# [The problem]
Your answer must match, word for word, the lines from the one holding "Maire de Rampillon" through the final line below, with pictures excluded.

Records drawn from a dataset:
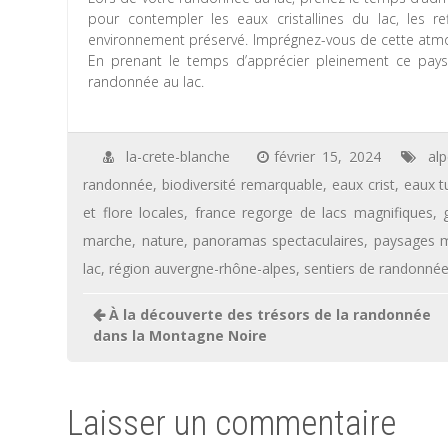
pour contempler les eaux cristallines du lac, les 
environnement préservé. Imprégnez-vous de cette atmosp
En prenant le temps d’apprécier pleinement ce pays
randonnée au lac.
la-crete-blanche
février 15, 2024
al
randonnée
,
biodiversité remarquable
,
eaux crist
,
eaux t
et flore locales
,
france regorge de lacs magnifiques
,
marche
,
nature
,
panoramas spectaculaires
,
paysages m
lac
,
région auvergne-rhône-alpes
,
sentiers de randonné
Navigation
À la découverte des trésors de la randonnée
de
dans la Montagne Noire
l’article
Laisser un commentaire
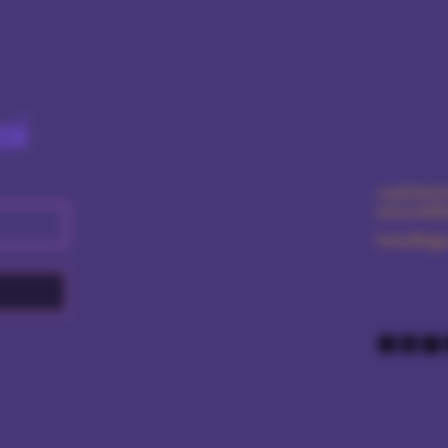
oi
+359876616
amourdolls
Sofia/Bulga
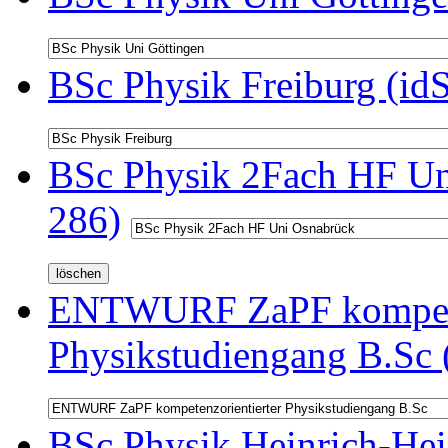
BSc Physik Freiburg (id
BSc Physik 2Fach HF Un
286)
ENTWURF ZaPF kompeten
Physikstudiengang B.Sc 
BSc Physik Heinrich-Hei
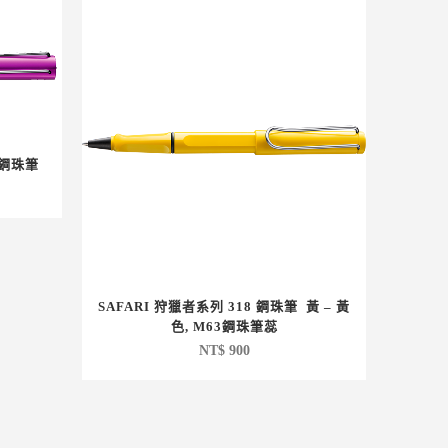
 鋼珠筆
：
。
$ 840。
SAFARI 狩獵者系列 318 鋼珠筆 黃 – 黃
色, M63鋼珠筆蕊
NT$
900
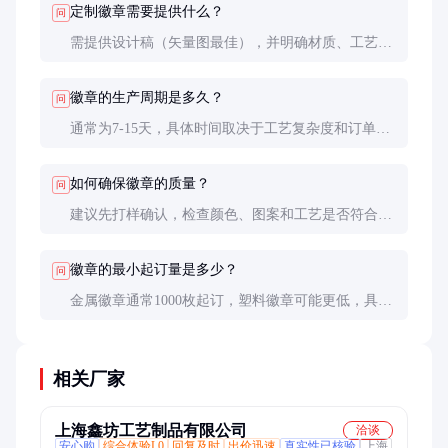
定制徽章需要提供什么？
问
需提供设计稿（矢量图最佳），并明确材质、工艺、
尺寸和数量要求。
徽章的生产周期是多久？
问
通常为7-15天，具体时间取决于工艺复杂度和订单
量。
如何确保徽章的质量？
问
建议先打样确认，检查颜色、图案和工艺是否符合要
求，再批量生产。
徽章的最小起订量是多少？
问
金属徽章通常1000枚起订，塑料徽章可能更低，具体
需与供应商协商。
相关厂家
上海鑫坊工艺制品有限公司
洽谈
安心购
综合体验L0
回复及时
出价迅速
真实性已核验
上海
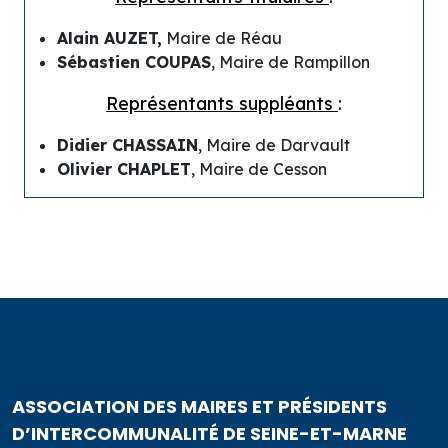
Alain AUZET,
Maire de Réau
Sébastien COUPAS
, Maire de Rampillon
Représentants suppléants
:
Didier CHASSAIN
, Maire de Darvault
Olivier CHAPLET
, Maire de Cesson
ASSOCIATION DES MAIRES ET PRÉSIDENTS
D’INTERCOMMUNALITÉ DE SEINE-ET-MARNE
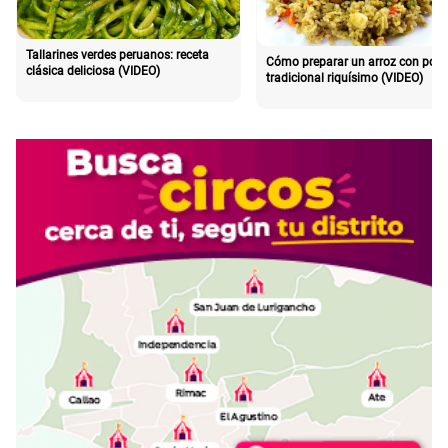
Tallarines verdes peruanos: receta
Cómo preparar un arroz con poll
clásica deliciosa (VIDEO)
tradicional riquísimo (VIDEO)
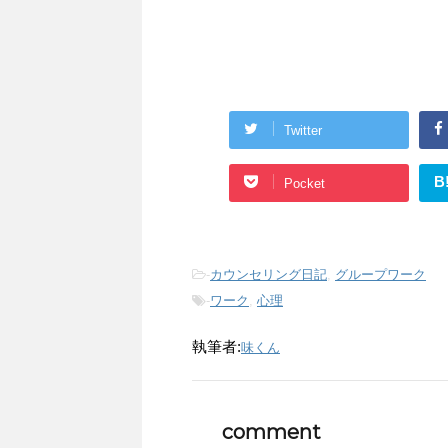
Twitter
B
Pocket
-
カウンセリング日記
,
グループワーク
-
ワーク
,
心理
執筆者:
味くん
comment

# [Result for this task]
, Maire de Rampillon
Représentants suppléants
:
Didier CHASSAIN
, Maire de Darvault
Olivier CHAPLET
, Maire de Cesson
ASSOCIATION DES MAIRES ET PRÉSIDENTS
D’INTERCOMMUNALITÉ DE SEINE-ET-MARNE
Tallarines verdes peruanos: receta
Cómo preparar un arroz con poll
clásica deliciosa (VIDEO)
tradicional riquísimo (VIDEO)
Twitter
B
Pocket
-
カウンセリング日記
,
グループワーク
-
ワーク
,
心理
執筆者:
味くん
comment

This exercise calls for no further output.